WORK REQUEST:
Pictures within the data are to be left out; everything else must be reproduced exactly.

PROVIDED ENTRIES:
<<<<

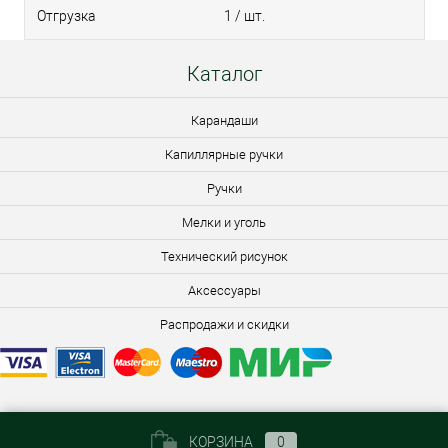
Отгрузка
1 / шт.
Каталог
Карандаши
Капиллярные ручки
Ручки
Мелки и уголь
Технический рисунок
Аксессуары
Распродажи и скидки
КОРЗИНА
0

>>>>

ANSWER SPACE:
Отгрузка
1 / шт.
Каталог
Карандаши
Капиллярные ручки
Ручки
Мелки и уголь
Технический рисунок
Аксессуары
Распродажи и скидки
КОРЗИНА
0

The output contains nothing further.